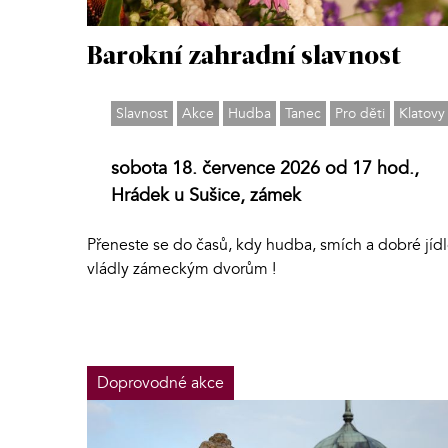
Barokní zahradní slavnost
Slavnost
Akce
Hudba
Tanec
Pro děti
Klatovy
sobota 18. července 2026 od 17 hod.,
Hrádek u Sušice, zámek
Přeneste se do časů, kdy hudba, smích a dobré jíd
vládly zámeckým dvorům !
Doprovodné akce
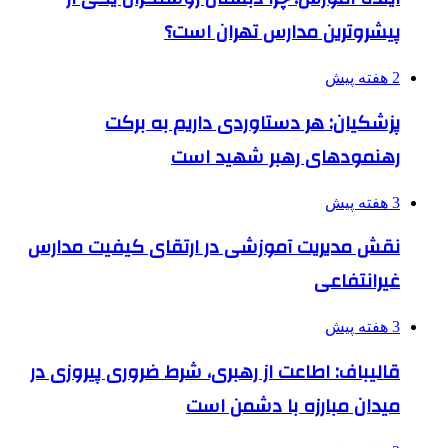
پیشروترین مدارس تهران است؟
2 هفته پیش
پزشکیان: هر دستاوردی داریم به برکت
رهنمودهای رهبر شهید است
3 هفته پیش
نقش مدیریت آموزشی در ارتقای کیفیت مدارس
غیرانتفاعی
3 هفته پیش
قالیباف: اطاعت از رهبری، شرط ضروری پیروزی در
میدان مبارزه با دشمن است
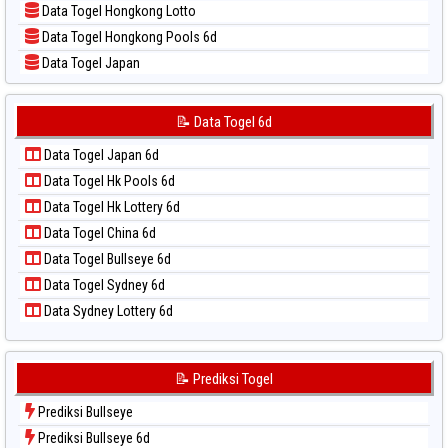
Data Togel Hongkong Lotto
📝 Pola Dasar Sydney Lottery
Data Togel Hongkong Pools 6d
📝 Pola Dasar Sydney Lottery 6d
Data Togel Japan
📝 Pola Dasar Sydney Lotto
Data Togel Japan 6d
📝 Pola Dasar Sydney Pools 6d
Data Togel Korea
📝 Data Togel 6d
📝 Pola Dasar Taipei
Data Togel Kuda Lari
📝 Pola Dasar Taiwan
Data Togel Japan 6d
Data Togel Magnum Cambodia
Data Togel Hk Pools 6d
Data Togel Nagoya
Data Togel Hk Lottery 6d
Data Togel North Carolina Day
Data Togel China 6d
Data Togel Pcso
Data Togel Bullseye 6d
Data Togel Sao Paulo
Data Togel Sydney 6d
Data Togel Singapore
Data Sydney Lottery 6d
Data Togel Sydney
Data Togel Sydney Lottery
Data Togel Sydney Lottery 6d
📝 Prediksi Togel
Data Togel Sydney Lotto
Prediksi Bullseye
Data Togel Sydney Pools 6d
Prediksi Bullseye 6d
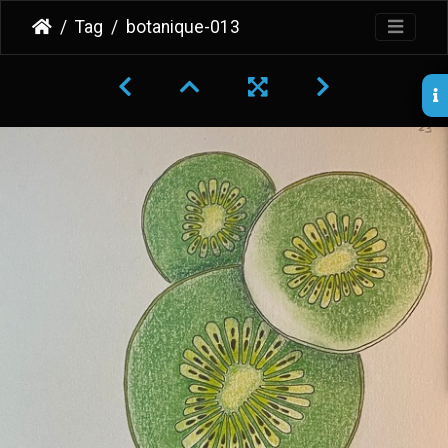
Tag
botanique-013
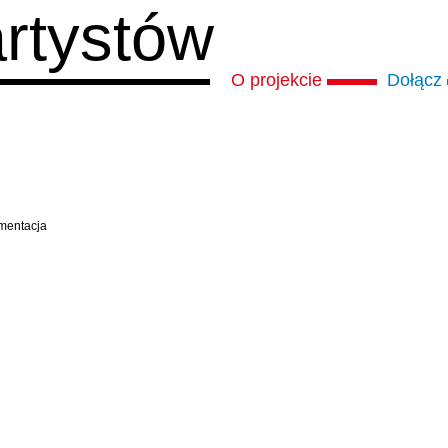
artystów
O projekcie
Dołącz
mentacja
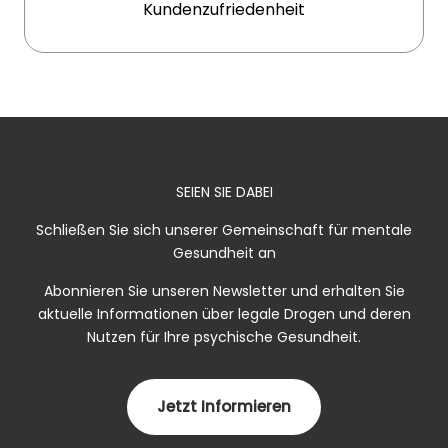
Kundenzufriedenheit
SEIEN SIE DABEI
Schließen Sie sich unserer Gemeinschaft für mentale
Gesundheit an
Abonnieren Sie unseren Newsletter und erhalten Sie
aktuelle Informationen über legale Drogen und deren
Nutzen für Ihre psychische Gesundheit.
Jetzt Informieren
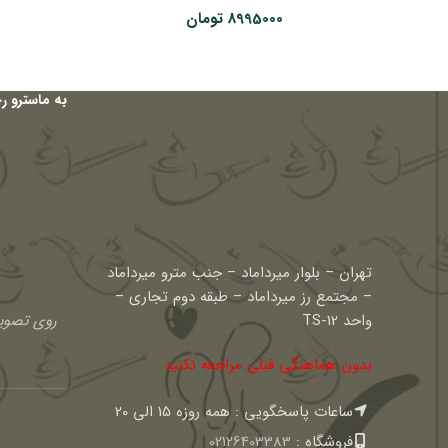
8995000
تومان
به ماسترو ر
تهران – بلوار میرداماد – جنب مترو میرداماد
– مجتمع رز میرداماد – طبقه دوم تجاری –
واحد TS-12
روی تصویر
بدون هماهنگی قبلی مراجعه نکنید
ساعات پاسخگویی : همه روزه 15 الی 20
فروشگاه :
02126403383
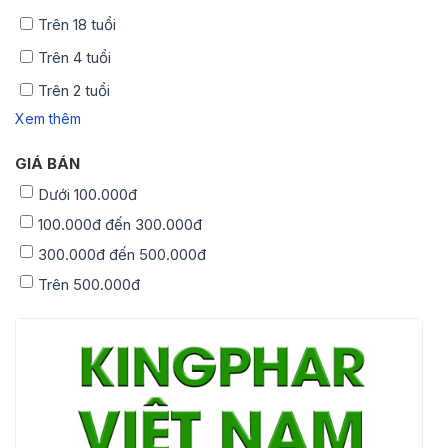
Trên 18 tuổi
Trên 4 tuổi
Trên 2 tuổi
Xem thêm
GIÁ BÁN
Dưới 100.000đ
100.000đ đến 300.000đ
300.000đ đến 500.000đ
Trên 500.000đ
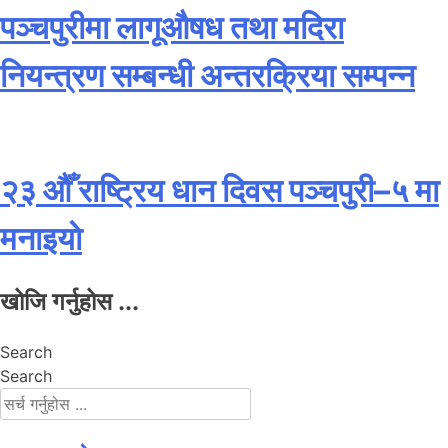
पञ्चपुरीमा लागूऔषध तथा मदिरा
नियन्त्रण सम्बन्धी अन्तरक्रिया सम्पन्न
२३ औँ राष्ट्रिय धान दिवस पञ्चपुरी–५ मा
मनाइयाे
खोजि गर्नुहोस ...
Search
Search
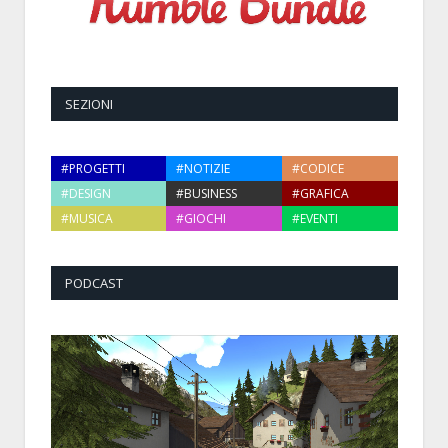
SEZIONI
#PROGETTI
#NOTIZIE
#CODICE
#DESIGN
#BUSINESS
#GRAFICA
#MUSICA
#GIOCHI
#EVENTI
PODCAST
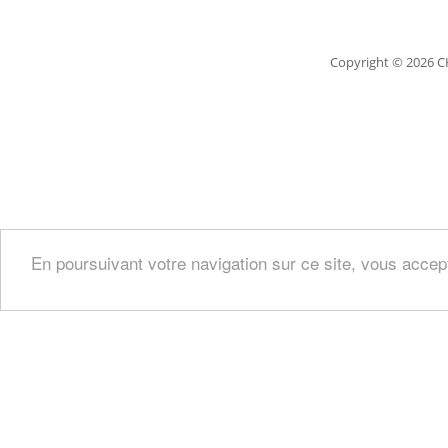
Copyright
© 2026 C
En poursuivant votre navigation sur ce site, vous accep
-=-=-
**PROBLEM REQUIREMENTS:** Transcribe exactly the line that contains "بدون هماهنگی قبلی مراجعه نکنید" and each line after it through the end of the listing. Leave out the pictures.

**RESULT BELOW:**
بدون هماهنگی قبلی مراجعه نکنید
ساعات پاسخگویی : همه روزه 15 الی 20
فروشگاه :
02126403383
Trên 18 tuổi
Trên 4 tuổi
Trên 2 tuổi
Xem thêm
GIÁ BÁN
Dưới 100.000đ
100.000đ đến 300.000đ
300.000đ đến 500.000đ
Trên 500.000đ
पञ्चपुरीमा लागूऔषध तथा मदिरा
नियन्त्रण सम्बन्धी अन्तरक्रिया सम्पन्न
२३ औँ राष्ट्रिय धान दिवस पञ्चपुरी–५ मा
मनाइयाे
खोजि गर्नुहोस ...
Search
Search
SEZIONI
#PROGETTI
#NOTIZIE
#CODICE
#DESIGN
#BUSINESS
#GRAFICA
#MUSICA
#GIOCHI
#EVENTI
PODCAST
Copyright
© 2026 C
En poursuivant votre navigation sur ce site, vous accep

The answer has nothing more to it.